The strength, resistance, and flexibility of certain stainless steels make it a common feature in architecture, a property helped by its aesthetic features and attractive finish as well. For example, stainless steel is frequently used in the Eurostar Terminal in London and the Helix Bridge in Singapore.

One of the most common everyday uses of stainless steel is in food and the catering industry, where it is used to manufacture cookware, cutlery, kitchen accessories, and appliances. Utensils like knives are made from the less ductile grades of stainless steel, whilst the more ductile grades are used for grills, ovens, saucepans, and sinks.

Carbon Steel

Carbon steel, on the other hand, has far lower chromium levels, and is instead a carbon-iron alloy with only a few other materials, if any, as part of its makeup. As a result, it can be referred to as ‘low-alloy’ steel. Both stainless steel and carbon steel feature this basic composition, but carbon steel can be defined by its carbon content. This is normally around 2-2.5%, however this often varies. Though susceptible to rust unlike stainless steel, carbon steel is often cheaper and has its own varying mechanical properties based on carbon content.

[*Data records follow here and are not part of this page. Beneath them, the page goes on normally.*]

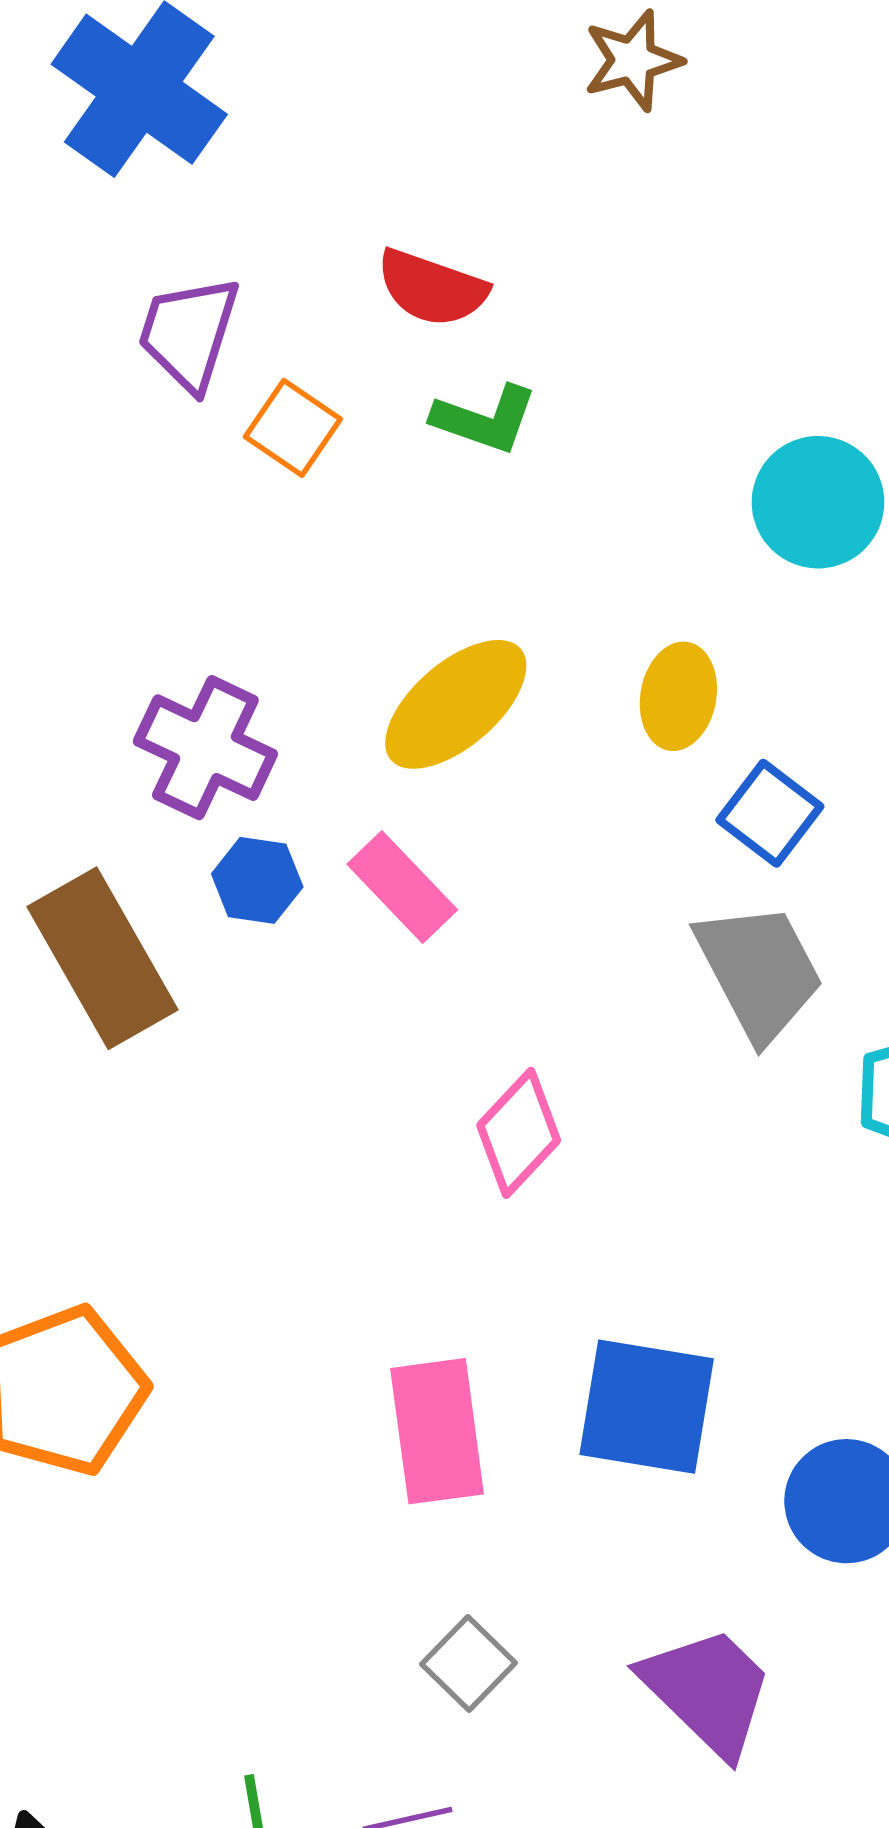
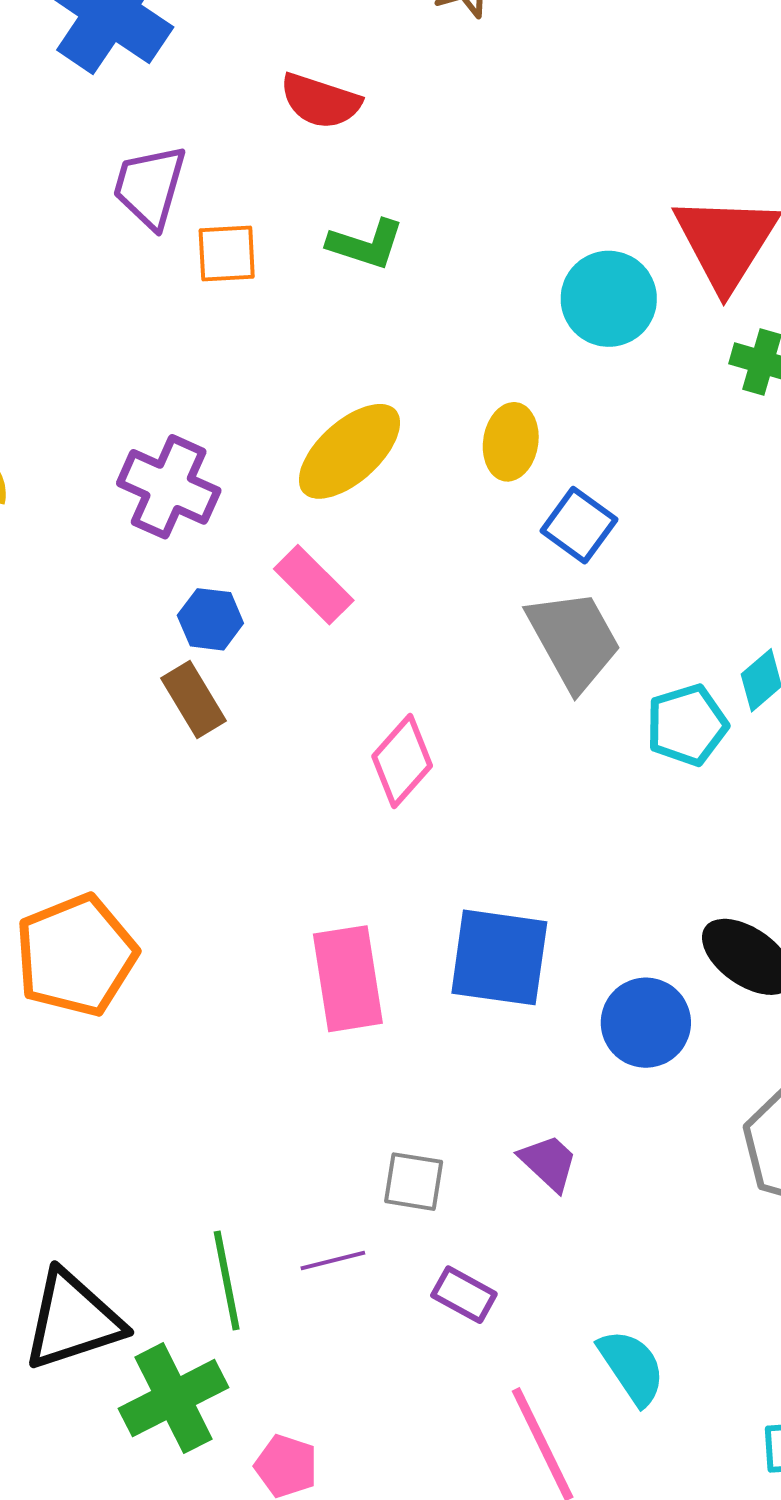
red semicircle: (432, 288) -> (320, 101), moved
orange square: (293, 428) -> (227, 254), turned -36
blue hexagon: (257, 880) -> (210, 619), moved
brown rectangle: (103, 958) -> (193, 699), moved, size x0.6
gray square: (469, 1664) -> (414, 1182), moved, turned -34
purple trapezoid: (708, 1691) -> (548, 1163), size x0.6

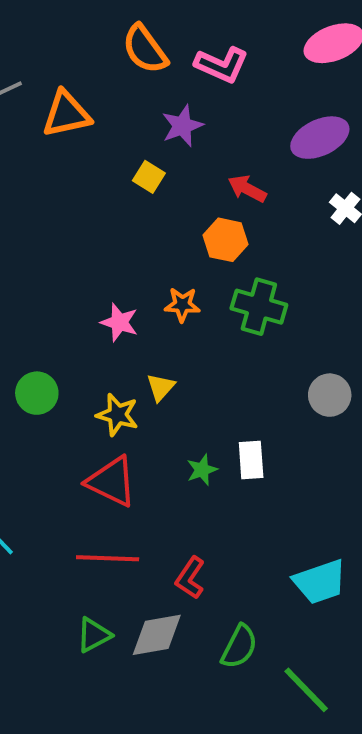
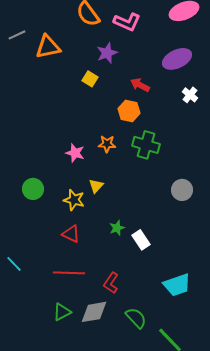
white rectangle: (251, 460) -> (141, 240), moved, turned -30
red triangle: (112, 482) -> (71, 234), size x0.7
green semicircle: (239, 647) -> (136, 318), turned -70

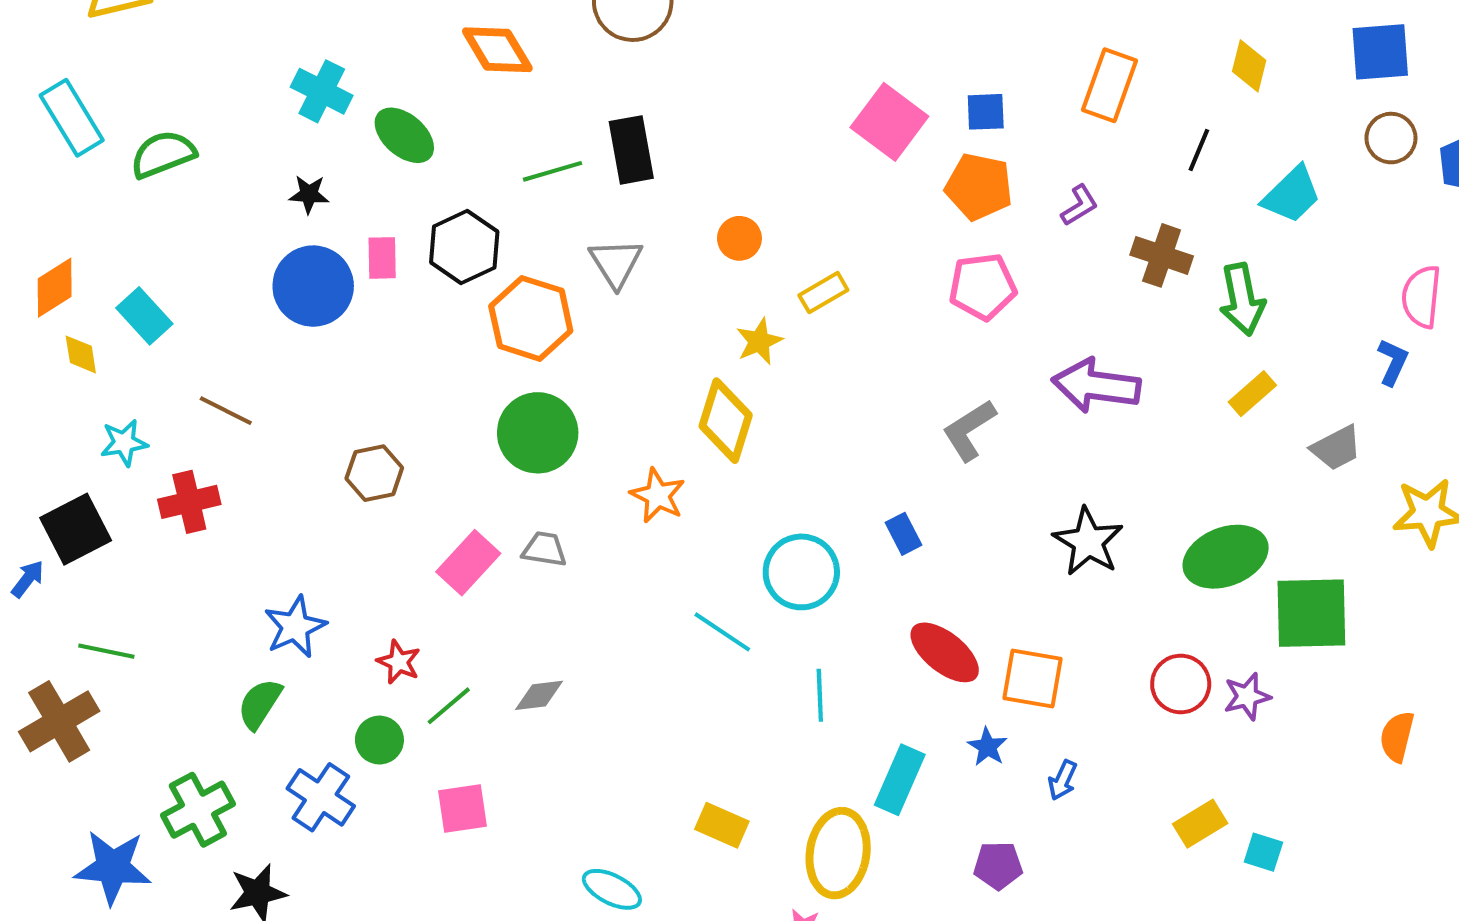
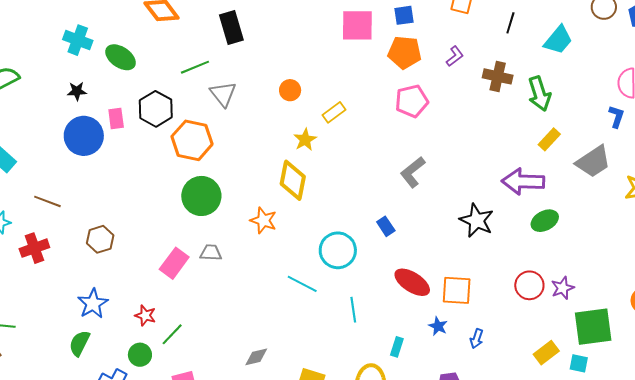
pink square: (889, 122) -> (357, 25), turned -30
black rectangle: (631, 150) -> (231, 28), moved
gray triangle: (616, 263) -> (223, 94), moved
purple arrow: (1096, 386) -> (523, 182), moved
gray trapezoid: (1336, 448) -> (593, 162), size x1.4
brown hexagon: (374, 473) -> (100, 239), moved
green ellipse: (1226, 557) -> (545, 221), size x0.7
green square: (1311, 613) -> (593, 327), moved
gray diamond: (539, 695) -> (256, 357), moved
cyan rectangle: (900, 780) -> (397, 347), size x0.6

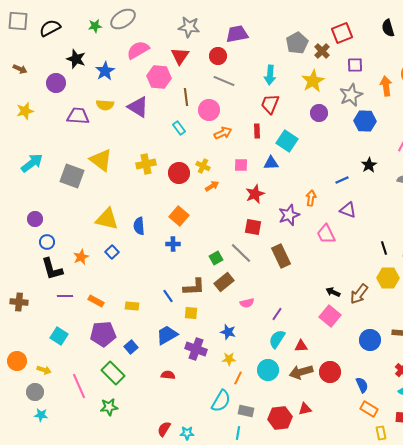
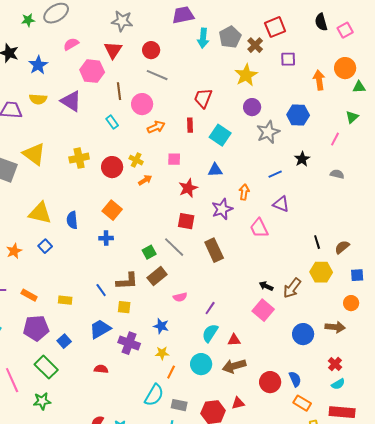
purple trapezoid: (237, 34) -> (183, 15), moved
pink semicircle: (138, 50) -> (71, 44), size x0.7
cyan arrow: (270, 75) -> (203, 38), moved
gray star: (351, 95) -> (268, 132), moved
blue triangle: (271, 163) -> (215, 170), moved
red circle: (330, 372) -> (270, 382), moved

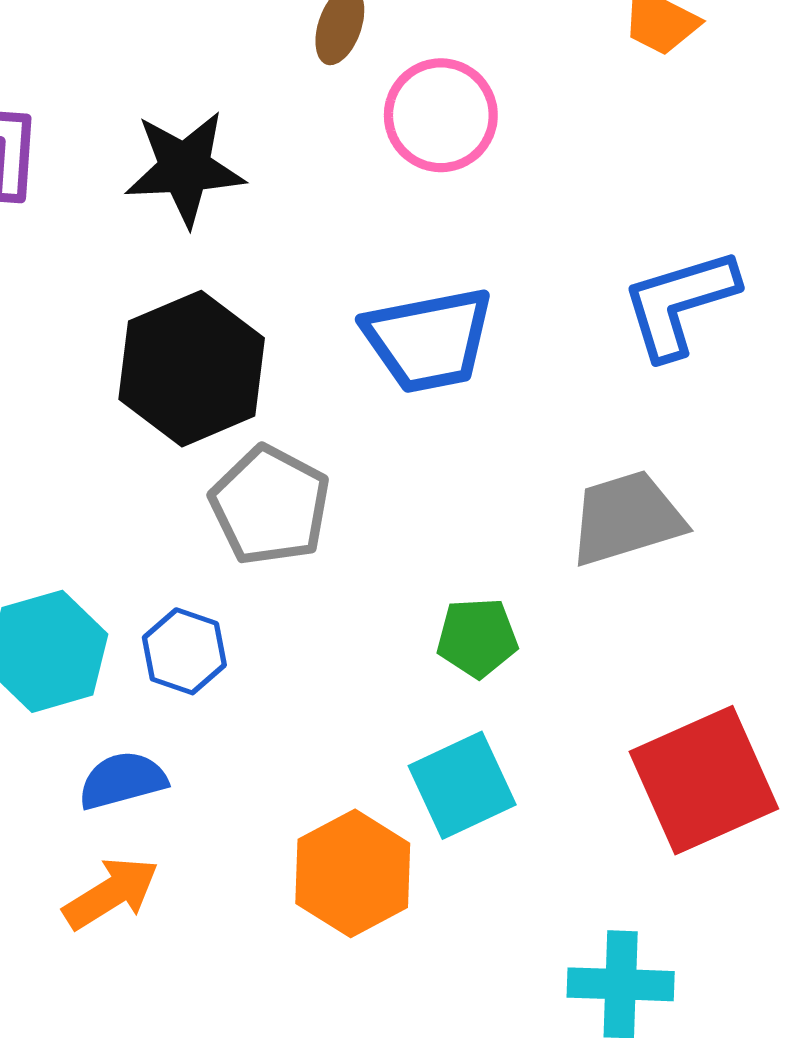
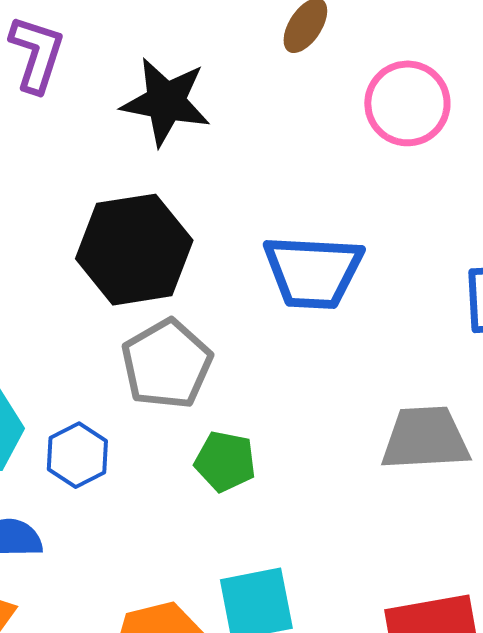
pink circle: (441, 115) -> (407, 103), moved
green pentagon: (477, 638) -> (225, 461), moved

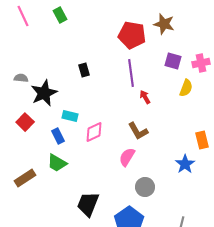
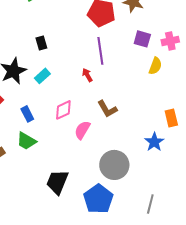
black rectangle: (84, 70) -> (41, 43), moved
red arrow: (145, 97) -> (87, 75), moved
cyan rectangle: (70, 116) -> (42, 76), moved, turned -56
pink semicircle: (127, 157) -> (82, 130), moved
gray circle: (145, 187) -> (114, 165), size x1.5

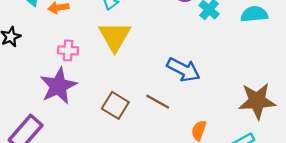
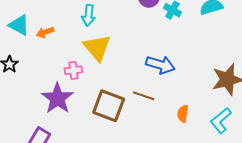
pink cross: (68, 50) -> (73, 70), moved
brown square: (115, 105) -> (109, 106), size x1.4

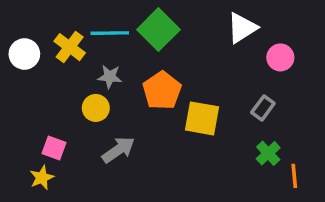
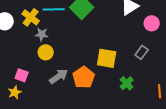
gray star: (110, 77) -> (42, 34), moved
orange pentagon: (162, 91) -> (84, 77), moved
green cross: (268, 153) -> (127, 83), moved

Low-carbon steels are weaker and softer, but can be machined and welded easily; while high-carbon steel is stronger, but significantly harder to process.

Types of Carbon Steel

The defining element of any carbon steel alloy is its carbon content, and so this is how the various types of carbon steel are ordered and categorised.

  • Low-carbon steel: the most widely used form of carbon steel, with a carbon content of less than 0.25% - they are usually relatively weaker and softer but more easily welded and ductile, and so are often used to machine and weld for a low cost
  • Medium-carbon steel: with a carbon content of 0.25-0.6%, and a manganese content of 0.6-1.65%, these metals can be improved via heat treatment, though this can only be performed on very thin sections unless additional alloying elements are added – these steels are stronger but less ductile than lower-carbon steels
  • High-carbon steel: this is the hardest and toughest carbon steel, with the lowest ductility, very wear-resistant and almost always hardened and tempered – they tend to have a carbon content from 0.6-1.25% and a manganese of 0.3-0.9%

Advantages

  • Increased strength
  • Less expensive than stainless steels
  • Wear-resistant
  • Durable and shock resistant
  • Safe to handle and work with compared to other metals
  • Environmentally-friendly and easy to recycle

Disadvantages

  • Strong and sometimes difficult to work with
  • Brittle, not easily bent or moulded
  • More susceptible to rust and corrosion
  • Less attractive appearance, cannot achieve the finish of stainless steel

Applications

The various types of carbon steel are applicable to a wide range of industries and sectors. Low-carbon steels can be used in automobile body components, pipes, construction and bridge components, and food cans. Medium-carbon steel is useful for railway tracks, train wheels, crankshafts, and gears and machinery parts requiring its higher strength and toughness, and similarly high-carbon steel is used in cutting tools, springs high strength wire and dies for its hardness.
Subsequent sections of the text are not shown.